Your task is to copy every line of the records below that contains "project".

[Opening RAW DATA section]

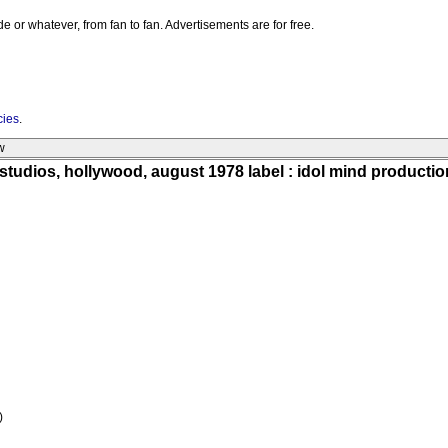
e or whatever, from fan to fan. Advertisements are for free.
cies
.
w
studios, hollywood, august 1978 label : idol mind producti
)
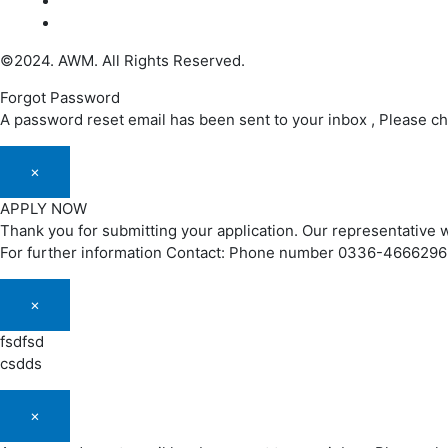
©2024. AWM. All Rights Reserved.
Forgot Password
A password reset email has been sent to your inbox , Please c
×
APPLY NOW
Thank you for submitting your application. Our representative w
For further information Contact: Phone number 0336-466629
×
fsdfsd
csdds
×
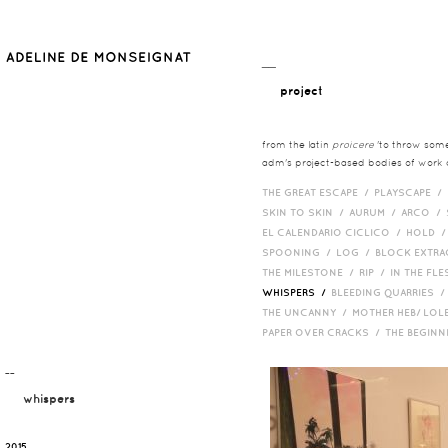
__
project
from the latin
proicere
'to throw somet
adm's project-based bodies of work co
THE GREAT ESCAPE /
PLAYSCAPE /
SKIN TO SKIN /
AURUM /
ARCO /
EL CALENDARIO CICLICO /
HOLD 
SPOONING /
LOG /
BLOCK EXTR
THE MILESTONE /
RIP /
IN THE FLE
WHISPERS /
BLEEDING QUARRIES 
THE UNCANNY /
MOTHER HEB/ LOL
PAPER OVER CRACKS /
THE BEGIN
¯¯
whispers
2015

[Closing RAW DATA section]

EXERCISE RESPONSE:
project
adm's project-based bodies of work co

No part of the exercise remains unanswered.